Segment Start: Supplied information
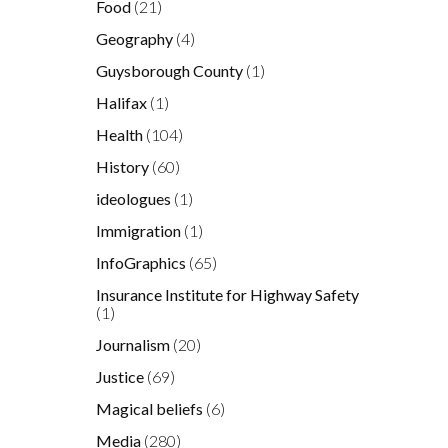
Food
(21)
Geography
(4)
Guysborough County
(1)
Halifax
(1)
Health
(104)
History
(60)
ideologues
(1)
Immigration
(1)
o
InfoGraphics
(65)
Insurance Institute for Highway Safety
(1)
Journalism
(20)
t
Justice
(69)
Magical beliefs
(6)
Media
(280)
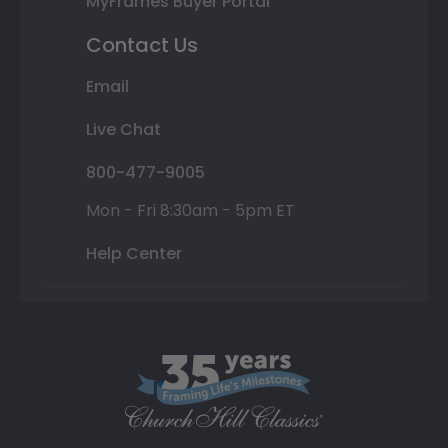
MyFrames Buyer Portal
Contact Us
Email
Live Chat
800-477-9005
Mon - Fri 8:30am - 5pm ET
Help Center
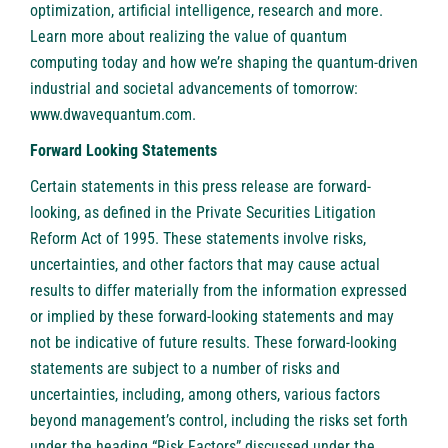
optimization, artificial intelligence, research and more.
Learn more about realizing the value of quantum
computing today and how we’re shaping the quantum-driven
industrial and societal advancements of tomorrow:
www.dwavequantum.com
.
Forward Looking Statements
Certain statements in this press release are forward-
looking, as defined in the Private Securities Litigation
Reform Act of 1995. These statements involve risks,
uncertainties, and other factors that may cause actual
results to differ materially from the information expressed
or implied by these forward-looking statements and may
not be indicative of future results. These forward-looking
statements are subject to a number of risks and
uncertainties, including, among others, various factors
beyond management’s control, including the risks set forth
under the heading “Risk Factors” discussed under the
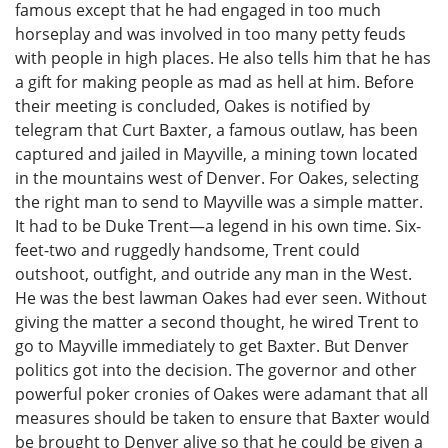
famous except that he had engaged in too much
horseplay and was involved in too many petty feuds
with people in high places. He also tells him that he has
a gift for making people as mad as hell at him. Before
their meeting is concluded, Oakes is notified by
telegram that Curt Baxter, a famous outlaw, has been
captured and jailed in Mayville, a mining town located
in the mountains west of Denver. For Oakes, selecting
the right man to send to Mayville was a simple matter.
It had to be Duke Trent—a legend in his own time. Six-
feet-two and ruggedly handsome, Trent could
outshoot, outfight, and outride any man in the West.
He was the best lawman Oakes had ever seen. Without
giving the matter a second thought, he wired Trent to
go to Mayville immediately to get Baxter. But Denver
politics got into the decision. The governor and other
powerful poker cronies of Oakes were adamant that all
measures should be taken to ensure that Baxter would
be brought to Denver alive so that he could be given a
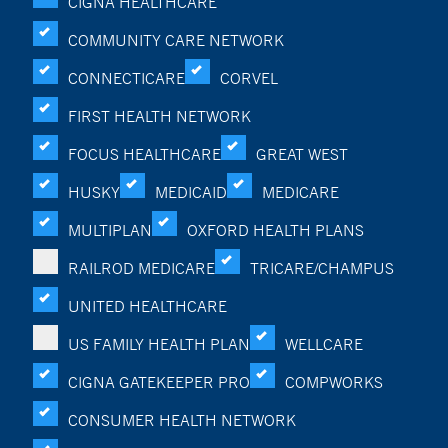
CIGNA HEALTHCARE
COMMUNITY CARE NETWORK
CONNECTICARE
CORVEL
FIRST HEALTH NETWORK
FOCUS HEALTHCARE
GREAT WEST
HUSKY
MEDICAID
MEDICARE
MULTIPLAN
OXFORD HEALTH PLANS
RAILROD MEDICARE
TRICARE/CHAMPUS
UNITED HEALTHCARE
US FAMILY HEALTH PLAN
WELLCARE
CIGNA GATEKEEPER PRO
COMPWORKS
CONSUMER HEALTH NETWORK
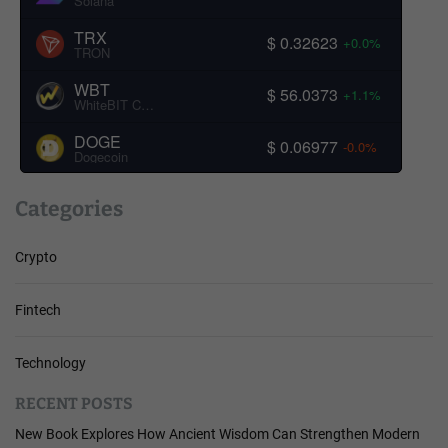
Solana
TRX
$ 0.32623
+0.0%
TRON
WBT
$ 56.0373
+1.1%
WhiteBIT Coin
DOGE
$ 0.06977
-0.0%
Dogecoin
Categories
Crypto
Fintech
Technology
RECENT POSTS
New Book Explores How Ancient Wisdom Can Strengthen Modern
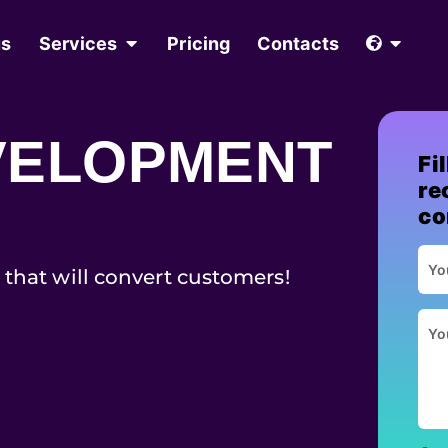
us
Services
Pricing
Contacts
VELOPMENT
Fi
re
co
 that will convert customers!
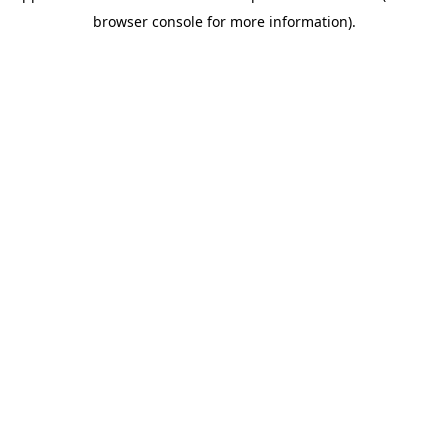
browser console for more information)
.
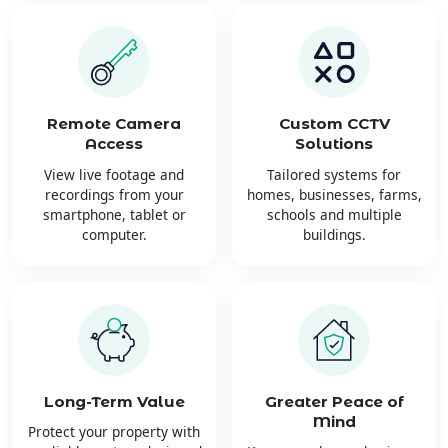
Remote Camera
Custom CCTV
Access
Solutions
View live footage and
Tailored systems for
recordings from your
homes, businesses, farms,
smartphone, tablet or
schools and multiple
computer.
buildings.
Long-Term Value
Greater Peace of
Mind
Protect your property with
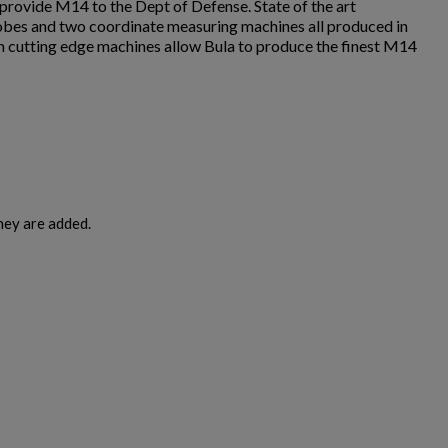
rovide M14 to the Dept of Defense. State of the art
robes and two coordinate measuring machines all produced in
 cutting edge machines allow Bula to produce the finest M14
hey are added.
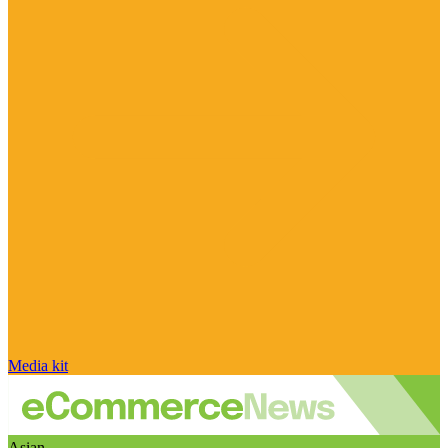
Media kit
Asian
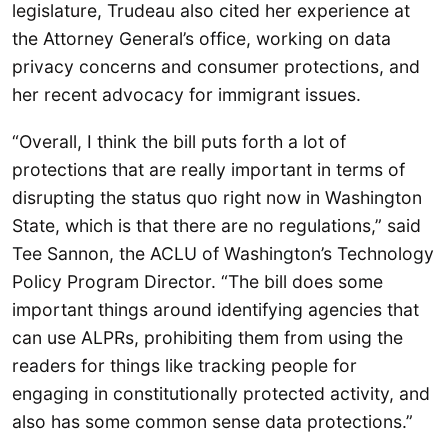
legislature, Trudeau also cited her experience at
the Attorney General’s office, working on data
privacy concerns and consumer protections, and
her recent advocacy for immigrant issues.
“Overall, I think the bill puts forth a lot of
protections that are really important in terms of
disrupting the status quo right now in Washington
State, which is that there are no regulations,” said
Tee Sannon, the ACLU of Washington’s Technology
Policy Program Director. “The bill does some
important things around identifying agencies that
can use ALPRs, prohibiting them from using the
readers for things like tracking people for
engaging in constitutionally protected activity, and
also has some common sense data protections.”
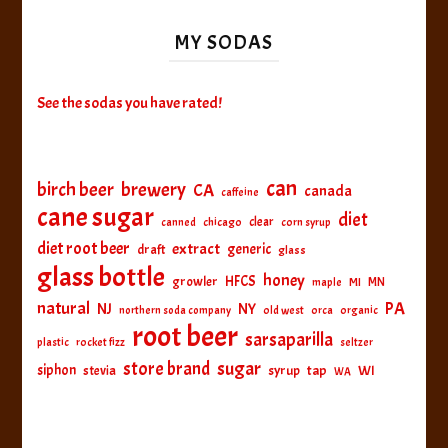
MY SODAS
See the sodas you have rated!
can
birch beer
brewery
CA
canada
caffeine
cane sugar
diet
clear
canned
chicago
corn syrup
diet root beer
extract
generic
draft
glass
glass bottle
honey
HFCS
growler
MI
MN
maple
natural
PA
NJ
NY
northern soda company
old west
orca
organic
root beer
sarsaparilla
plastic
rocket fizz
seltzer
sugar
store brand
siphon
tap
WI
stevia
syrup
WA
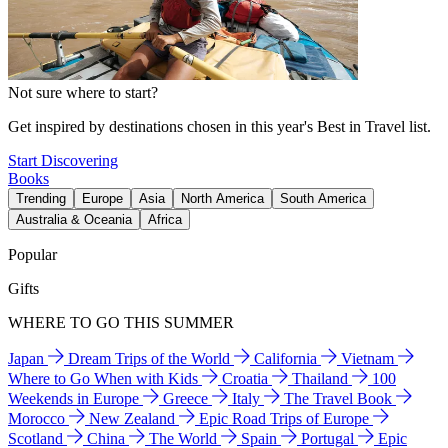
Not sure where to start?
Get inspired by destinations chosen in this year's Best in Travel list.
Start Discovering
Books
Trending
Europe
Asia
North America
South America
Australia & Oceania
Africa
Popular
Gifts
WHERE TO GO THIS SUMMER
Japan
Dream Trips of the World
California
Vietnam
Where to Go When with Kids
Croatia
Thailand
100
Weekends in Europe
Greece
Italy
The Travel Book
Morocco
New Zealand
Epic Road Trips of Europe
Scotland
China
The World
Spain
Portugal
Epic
Segment End: Supplied information
Work instructions — Do not include images; quote all of the entries above exactly.

Answer area —
Food
(21)
Geography
(4)
Guysborough County
(1)
Halifax
(1)
Health
(104)
History
(60)
ideologues
(1)
Immigration
(1)
o
InfoGraphics
(65)
Insurance Institute for Highway Safety
(1)
Journalism
(20)
t
Justice
(69)
Magical beliefs
(6)
Media
(280)
MyFrames Buyer Portal
Contact Us
Email
Live Chat
800-477-9005
Mon - Fri 8:30am - 5pm ET
Help Center
optimization, artificial intelligence, research and more.
Learn more about realizing the value of quantum
computing today and how we’re shaping the quantum-driven
industrial and societal advancements of tomorrow:
www.dwavequantum.com
.
Forward Looking Statements
Certain statements in this press release are forward-
looking, as defined in the Private Securities Litigation
Reform Act of 1995. These statements involve risks,
uncertainties, and other factors that may cause actual
results to differ materially from the information expressed
or implied by these forward-looking statements and may
not be indicative of future results. These forward-looking
statements are subject to a number of risks and
uncertainties, including, among others, various factors
beyond management’s control, including the risks set forth
under the heading “Risk Factors” discussed under the
famous except that he had engaged in too much
horseplay and was involved in too many petty feuds
with people in high places. He also tells him that he has
a gift for making people as mad as hell at him. Before
their meeting is concluded, Oakes is notified by
telegram that Curt Baxter, a famous outlaw, has been
captured and jailed in Mayville, a mining town located
in the mountains west of Denver. For Oakes, selecting
the right man to send to Mayville was a simple matter.
It had to be Duke Trent—a legend in his own time. Six-
feet-two and ruggedly handsome, Trent could
outshoot, outfight, and outride any man in the West.
He was the best lawman Oakes had ever seen. Without
giving the matter a second thought, he wired Trent to
go to Mayville immediately to get Baxter. But Denver
politics got into the decision. The governor and other
powerful poker cronies of Oakes were adamant that all
measures should be taken to ensure that Baxter would
be brought to Denver alive so that he could be given a
CIGNA HEALTHCARE
COMMUNITY CARE NETWORK
CONNECTICARE
CORVEL
FIRST HEALTH NETWORK
FOCUS HEALTHCARE
GREAT WEST
HUSKY
MEDICAID
MEDICARE
MULTIPLAN
OXFORD HEALTH PLANS
RAILROD MEDICARE
TRICARE/CHAMPUS
UNITED HEALTHCARE
US FAMILY HEALTH PLAN
WELLCARE
CIGNA GATEKEEPER PRO
COMPWORKS
CONSUMER HEALTH NETWORK
Solana
TRX
$ 0.32623
+0.0%
TRON
WBT
$ 56.0373
+1.1%
WhiteBIT Coin
DOGE
$ 0.06977
-0.0%
Dogecoin
Categories
Crypto
Fintech
Technology
RECENT POSTS
New Book Explores How Ancient Wisdom Can Strengthen Modern
us
Services
Pricing
Contacts
VELOPMENT
Fi
re
co
 that will convert customers!
browser console for more information)
.
Remote Camera
Custom CCTV
Access
Solutions
View live footage and
Tailored systems for
recordings from your
homes, businesses, farms,
smartphone, tablet or
schools and multiple
computer.
buildings.
Long-Term Value
Greater Peace of
Mind
Protect your property with
rovide M14 to the Dept of Defense. State of the art
robes and two coordinate measuring machines all produced in
 cutting edge machines allow Bula to produce the finest M14
hey are added.
Media kit
Asian
legislature, Trudeau also cited her experience at
the Attorney General’s office, working on data
privacy concerns and consumer protections, and
her recent advocacy for immigrant issues.
“Overall, I think the bill puts forth a lot of
protections that are really important in terms of
disrupting the status quo right now in Washington
State, which is that there are no regulations,” said
Tee Sannon, the ACLU of Washington’s Technology
Policy Program Director. “The bill does some
important things around identifying agencies that
can use ALPRs, prohibiting them from using the
readers for things like tracking people for
engaging in constitutionally protected activity, and
also has some common sense data protections.”
MY SODAS
See the sodas you have rated!
can
birch beer
brewery
CA
canada
caffeine
cane sugar
diet
clear
canned
chicago
corn syrup
diet root beer
extract
generic
draft
glass
glass bottle
honey
HFCS
growler
MI
MN
maple
natural
PA
NJ
NY
northern soda company
old west
orca
organic
root beer
sarsaparilla
plastic
rocket fizz
seltzer
sugar
store brand
siphon
tap
WI
stevia
syrup
WA
Not sure where to start?
Get inspired by destinations chosen in this year's Best in Travel list.
Start Discovering
Books
Trending
Europe
Asia
North America
South America
Australia & Oceania
Africa
Popular
Gifts
WHERE TO GO THIS SUMMER
Japan
Dream Trips of the World
California
Vietnam
Where to Go When with Kids
Croatia
Thailand
100
Weekends in Europe
Greece
Italy
The Travel Book
Morocco
New Zealand
Epic Road Trips of Europe
Scotland
China
The World
Spain
Portugal
Epic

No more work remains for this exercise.